Objetives: To describe the rate of infectious complications using a discontinuous scheme of oral ciprofloxacin in transurethral resection of the prostate (TUR-P). To try to weigh the influence of clinical background, operative complications and postoperative outcome on the development of such complications. To compare the results to those obtained with equal methodology using antibiotics in a continual scheme until the catheter removal. Method: a prospective open study was designed including 53 consecutive patients with sterile urine and without indwelling catheter subjected to TUR-P. Patients received oral ciprofloxacin 500 mg (4 doses) before going to the surgical room, the night of surgery, next morning of surgery and before catheter removal. Three patients were excluded after incorporation (5,6%) and all the remainders completed follow up. Results: fifty patients are analyzed. Fever was present in 8 patients (16%). Systemic clinical infection was present in 3 patients (6%). No isolated-germ postoperative bacteriuria was present.
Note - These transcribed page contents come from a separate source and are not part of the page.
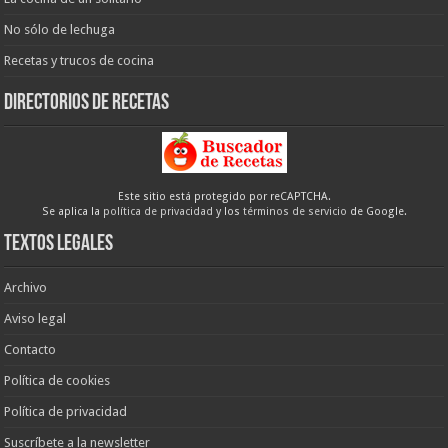
No sólo de lechuga
Recetas y trucos de cocina
Directorios de recetas
Este sitio está protegido por reCAPTCHA.
Se aplica la
política de privacidad
y los
términos de servicio
de Google.
Textos legales
Archivo
Aviso legal
Contacto
Política de cookies
Política de privacidad
Suscríbete a la newsletter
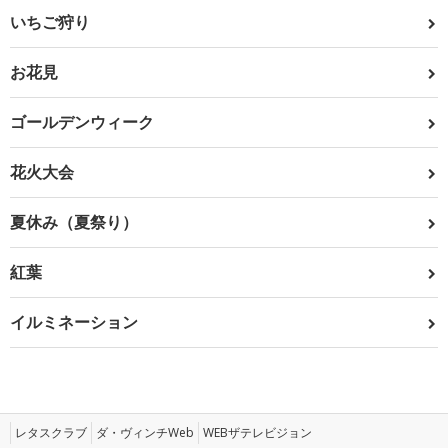
いちご狩り
お花見
ゴールデンウィーク
花火大会
夏休み（夏祭り）
紅葉
イルミネーション
レタスクラブ
ダ・ヴィンチWeb
WEBザテレビジョン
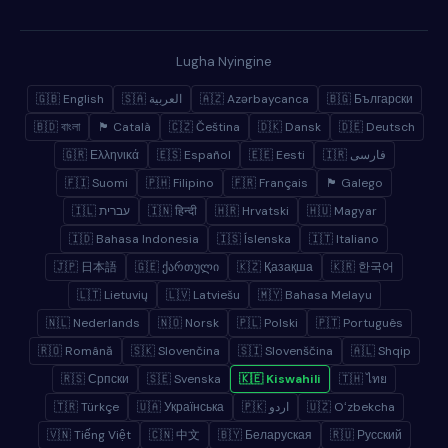
Lugha Nyingine
🇬🇧 English
🇸🇦 العربية
🇦🇿 Azərbaycanca
🇧🇬 Български
🇧🇩 বাংলা
🏴 Català
🇨🇿 Čeština
🇩🇰 Dansk
🇩🇪 Deutsch
🇬🇷 Ελληνικά
🇪🇸 Español
🇪🇪 Eesti
🇮🇷 فارسی
🇫🇮 Suomi
🇵🇭 Filipino
🇫🇷 Français
🏴 Galego
🇮🇱 עברית
🇮🇳 हिन्दी
🇭🇷 Hrvatski
🇭🇺 Magyar
🇮🇩 Bahasa Indonesia
🇮🇸 Íslenska
🇮🇹 Italiano
🇯🇵 日本語
🇬🇪 ქართული
🇰🇿 Қазақша
🇰🇷 한국어
🇱🇹 Lietuvių
🇱🇻 Latviešu
🇲🇾 Bahasa Melayu
🇳🇱 Nederlands
🇳🇴 Norsk
🇵🇱 Polski
🇵🇹 Português
🇷🇴 Română
🇸🇰 Slovenčina
🇸🇮 Slovenščina
🇦🇱 Shqip
🇷🇸 Српски
🇸🇪 Svenska
🇰🇪 Kiswahili
🇹🇭 ไทย
🇹🇷 Türkçe
🇺🇦 Українська
🇵🇰 اردو
🇺🇿 Oʻzbekcha
🇻🇳 Tiếng Việt
🇨🇳 中文
🇧🇾 Беларуская
🇷🇺 Русский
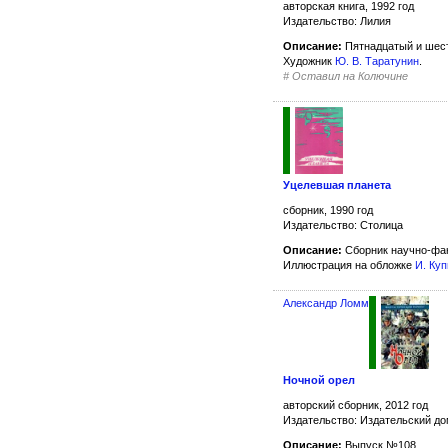
авторская книга, 1992 год
Издательство: Лилия
Описание:
Пятнадцатый и шес
Художник
Ю. В. Таратунин
.
#
Оставил на Колючине
Уцелевшая планета
сборник, 1990 год
Издательство: Столица
Описание:
Сборник научно-фан
Иллюстрация на обложке
И. Ку
Александр Ломм
Ночной орел
авторский сборник, 2012 год
Издательство: Издательский д
Описание:
Выпуск №108.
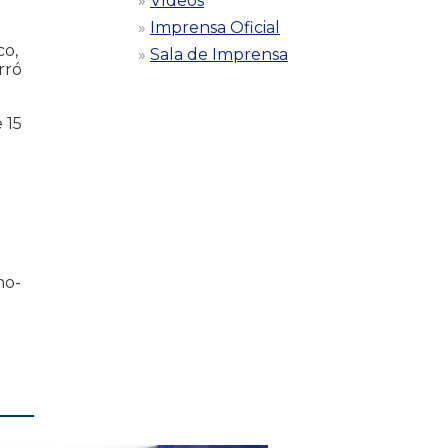
Vídeos
Imprensa Oficial
co,
Sala de Imprensa
rró
 15
no-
Previous urinary infection (UTI) was statistically associated to systemic clinical infection (p= 0,007) and to active chronic prostatitis on operative biopsy (p= 0,002). Conclusion: probably previous UTI antecedent made less advisable the discontinuous scheme use in TUR-P, although a greater number of patients is needed to confirm these statement. When these results are compared to those using antibiotics in a continual scheme until catheter removal, a significant higher frequency of fever is seen (p= 0,022).

Palabras clave : Antibiotics; Prostatic transurethral resection.